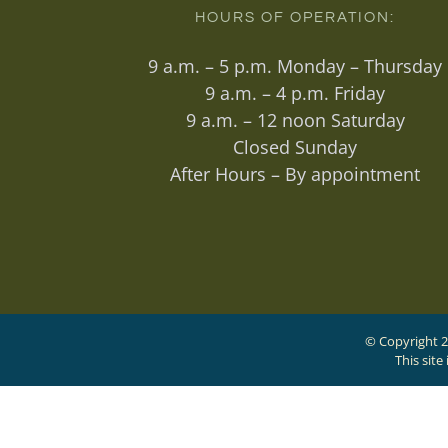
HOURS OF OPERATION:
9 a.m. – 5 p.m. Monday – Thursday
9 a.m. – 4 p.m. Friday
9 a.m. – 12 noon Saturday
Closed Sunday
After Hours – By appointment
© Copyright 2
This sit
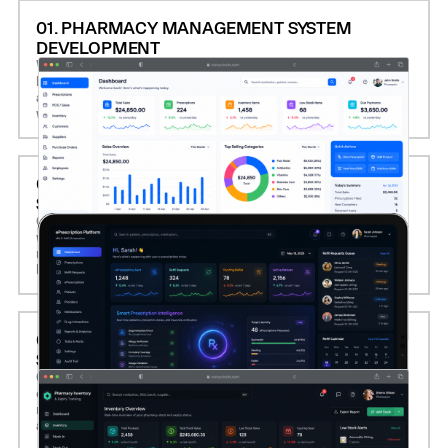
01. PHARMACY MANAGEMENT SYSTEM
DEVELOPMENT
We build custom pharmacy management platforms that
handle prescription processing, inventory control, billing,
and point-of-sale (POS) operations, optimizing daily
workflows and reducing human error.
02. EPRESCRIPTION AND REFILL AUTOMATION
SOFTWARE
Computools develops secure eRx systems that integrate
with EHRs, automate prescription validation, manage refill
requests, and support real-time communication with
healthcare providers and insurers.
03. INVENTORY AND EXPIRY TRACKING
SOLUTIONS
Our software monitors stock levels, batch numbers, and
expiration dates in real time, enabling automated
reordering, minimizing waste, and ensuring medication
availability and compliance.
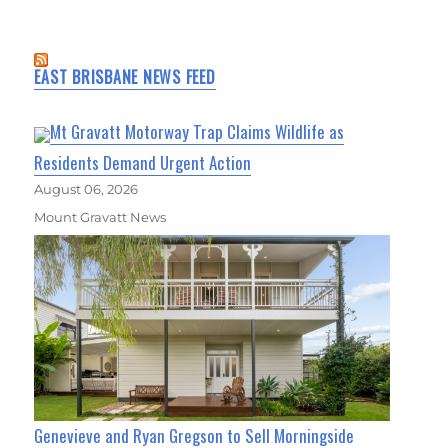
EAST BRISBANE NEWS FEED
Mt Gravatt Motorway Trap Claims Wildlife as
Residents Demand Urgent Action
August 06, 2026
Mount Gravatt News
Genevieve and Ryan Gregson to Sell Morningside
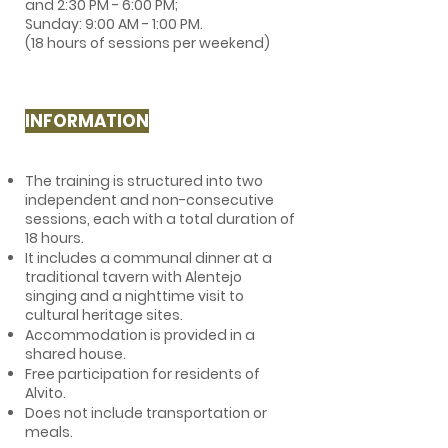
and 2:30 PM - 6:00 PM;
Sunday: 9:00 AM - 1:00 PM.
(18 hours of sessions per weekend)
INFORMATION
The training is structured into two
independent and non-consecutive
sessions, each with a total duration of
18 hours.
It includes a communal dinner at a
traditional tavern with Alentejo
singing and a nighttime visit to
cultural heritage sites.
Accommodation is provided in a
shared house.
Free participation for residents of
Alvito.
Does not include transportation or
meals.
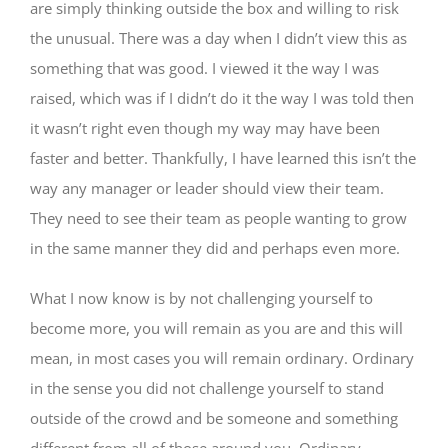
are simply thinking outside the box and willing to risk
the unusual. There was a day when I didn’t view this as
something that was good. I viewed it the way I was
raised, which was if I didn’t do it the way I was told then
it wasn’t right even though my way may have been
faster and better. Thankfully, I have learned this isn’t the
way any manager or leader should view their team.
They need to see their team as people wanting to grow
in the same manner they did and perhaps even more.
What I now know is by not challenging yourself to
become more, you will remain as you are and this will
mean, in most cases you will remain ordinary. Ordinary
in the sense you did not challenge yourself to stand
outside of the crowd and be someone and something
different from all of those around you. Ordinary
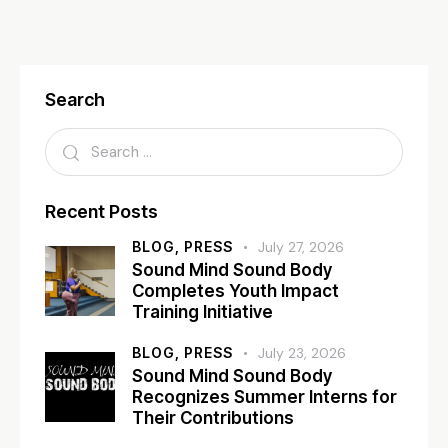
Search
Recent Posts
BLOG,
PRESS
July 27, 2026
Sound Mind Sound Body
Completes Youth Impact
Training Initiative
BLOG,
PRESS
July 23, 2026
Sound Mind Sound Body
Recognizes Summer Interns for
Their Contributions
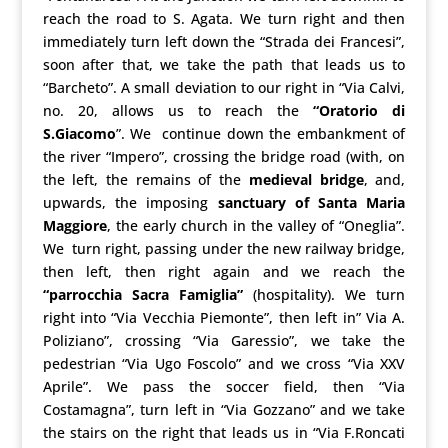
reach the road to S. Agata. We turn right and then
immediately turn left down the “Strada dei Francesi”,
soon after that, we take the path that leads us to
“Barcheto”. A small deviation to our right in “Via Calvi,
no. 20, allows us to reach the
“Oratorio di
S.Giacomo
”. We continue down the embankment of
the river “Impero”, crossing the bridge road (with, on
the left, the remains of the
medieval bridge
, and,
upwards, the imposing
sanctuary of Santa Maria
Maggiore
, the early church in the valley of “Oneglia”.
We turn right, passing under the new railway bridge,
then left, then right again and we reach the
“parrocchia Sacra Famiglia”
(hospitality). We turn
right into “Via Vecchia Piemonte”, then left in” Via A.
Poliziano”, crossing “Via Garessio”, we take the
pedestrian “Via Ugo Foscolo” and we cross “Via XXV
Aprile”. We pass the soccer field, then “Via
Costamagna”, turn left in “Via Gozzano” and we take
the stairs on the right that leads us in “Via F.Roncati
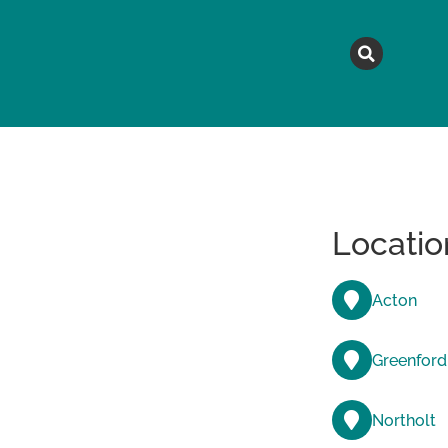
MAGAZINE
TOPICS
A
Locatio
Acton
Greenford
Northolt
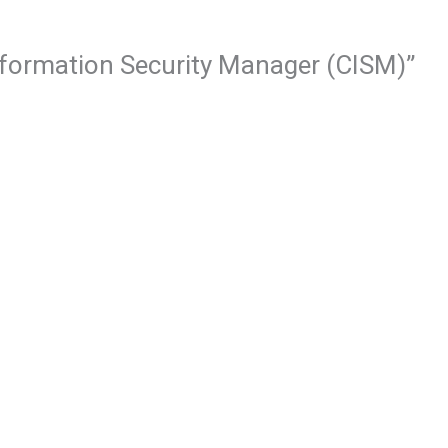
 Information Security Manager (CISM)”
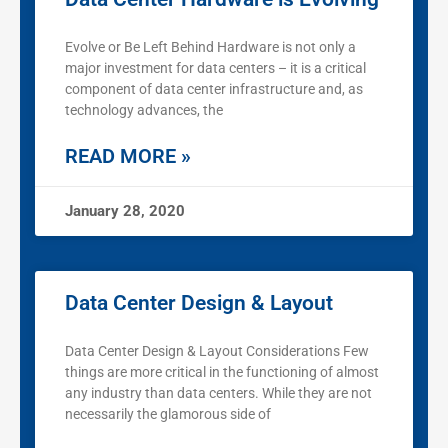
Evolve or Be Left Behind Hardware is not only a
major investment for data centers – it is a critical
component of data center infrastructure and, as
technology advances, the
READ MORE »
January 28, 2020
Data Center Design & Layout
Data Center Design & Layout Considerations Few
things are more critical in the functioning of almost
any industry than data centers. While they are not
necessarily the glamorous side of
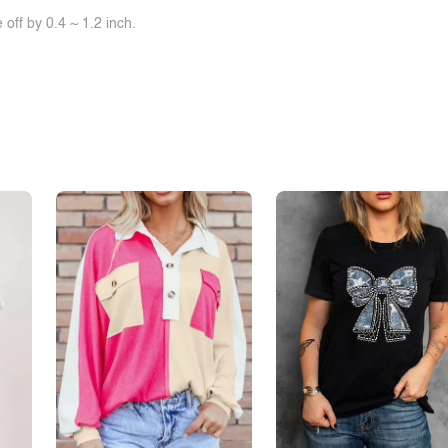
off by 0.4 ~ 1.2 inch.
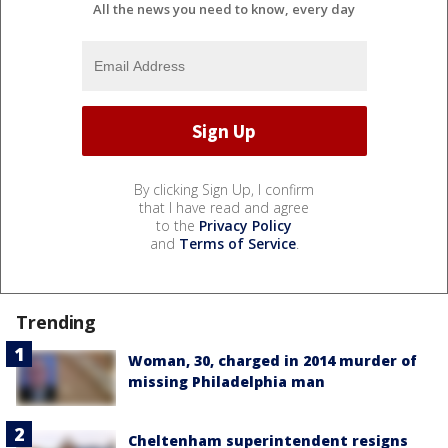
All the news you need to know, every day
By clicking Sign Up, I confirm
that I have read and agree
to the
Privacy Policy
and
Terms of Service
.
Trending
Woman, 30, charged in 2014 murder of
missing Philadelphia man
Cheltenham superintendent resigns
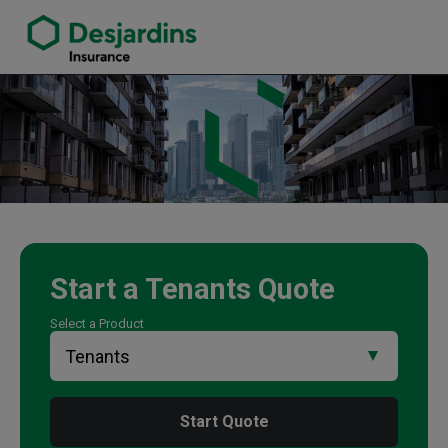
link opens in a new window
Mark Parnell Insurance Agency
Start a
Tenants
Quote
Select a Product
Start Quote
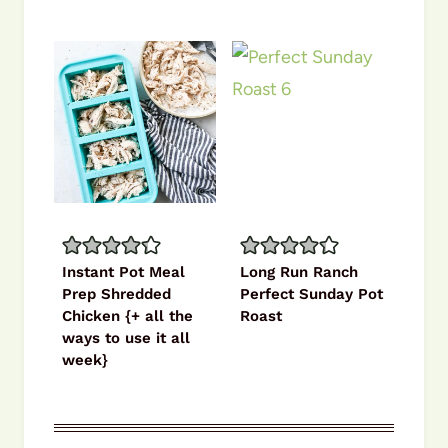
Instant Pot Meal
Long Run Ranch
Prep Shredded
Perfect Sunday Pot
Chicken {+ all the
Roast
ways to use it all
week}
◆ ◆ ◆ ◆ ◆ ◆ ◆
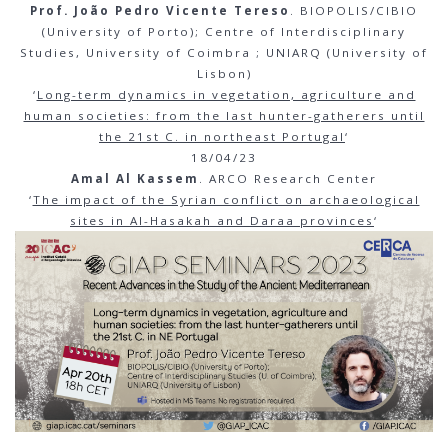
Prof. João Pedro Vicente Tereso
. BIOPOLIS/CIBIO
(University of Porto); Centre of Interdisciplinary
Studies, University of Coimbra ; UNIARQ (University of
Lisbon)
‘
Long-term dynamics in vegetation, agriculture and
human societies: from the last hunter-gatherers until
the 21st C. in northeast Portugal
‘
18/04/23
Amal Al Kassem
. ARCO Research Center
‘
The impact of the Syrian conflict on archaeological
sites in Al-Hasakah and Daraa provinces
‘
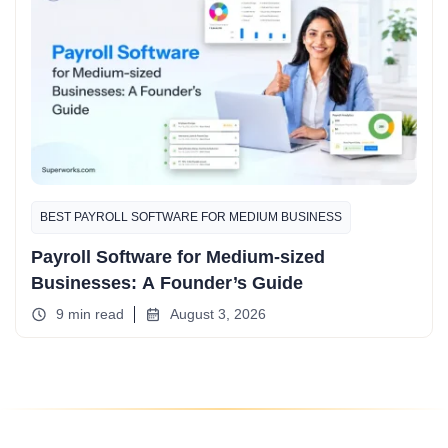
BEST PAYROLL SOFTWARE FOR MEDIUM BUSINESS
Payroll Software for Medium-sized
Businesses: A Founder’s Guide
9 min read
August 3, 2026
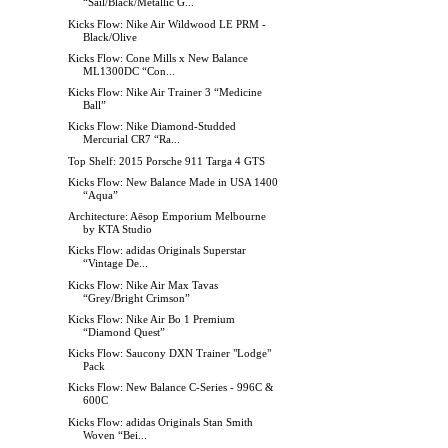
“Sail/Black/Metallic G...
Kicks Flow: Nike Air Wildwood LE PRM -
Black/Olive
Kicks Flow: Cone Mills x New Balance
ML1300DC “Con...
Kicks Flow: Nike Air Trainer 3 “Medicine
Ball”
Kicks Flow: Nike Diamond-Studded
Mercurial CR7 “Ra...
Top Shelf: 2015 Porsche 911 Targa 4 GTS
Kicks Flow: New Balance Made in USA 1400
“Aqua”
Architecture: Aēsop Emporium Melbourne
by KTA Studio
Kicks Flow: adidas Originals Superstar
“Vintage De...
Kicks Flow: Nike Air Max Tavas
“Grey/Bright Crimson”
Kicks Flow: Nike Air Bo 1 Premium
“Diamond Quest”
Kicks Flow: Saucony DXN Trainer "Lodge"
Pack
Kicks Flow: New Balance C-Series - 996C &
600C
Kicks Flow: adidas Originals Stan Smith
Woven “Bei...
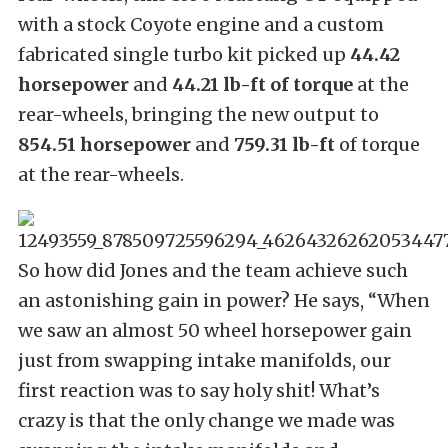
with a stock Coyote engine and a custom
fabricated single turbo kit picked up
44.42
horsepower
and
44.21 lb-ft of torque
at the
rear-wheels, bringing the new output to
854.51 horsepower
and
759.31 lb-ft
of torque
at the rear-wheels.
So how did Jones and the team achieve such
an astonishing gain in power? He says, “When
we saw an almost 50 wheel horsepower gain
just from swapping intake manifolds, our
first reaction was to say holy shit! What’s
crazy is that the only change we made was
◆ ◆ ◆ ◆ ◆ ◆ ◆
**HOW TO COMPLETE THIS TASK**
Using the data above, extract exactly the lines from the one that holds "at the rear-wheels." to the one that holds "crazy is that the only change we made was", both ends included, and no others.

**REPLY**
at the rear-wheels.
So how did Jones and the team achieve such
an astonishing gain in power? He says, “When
we saw an almost 50 wheel horsepower gain
just from swapping intake manifolds, our
first reaction was to say holy shit! What’s
crazy is that the only change we made was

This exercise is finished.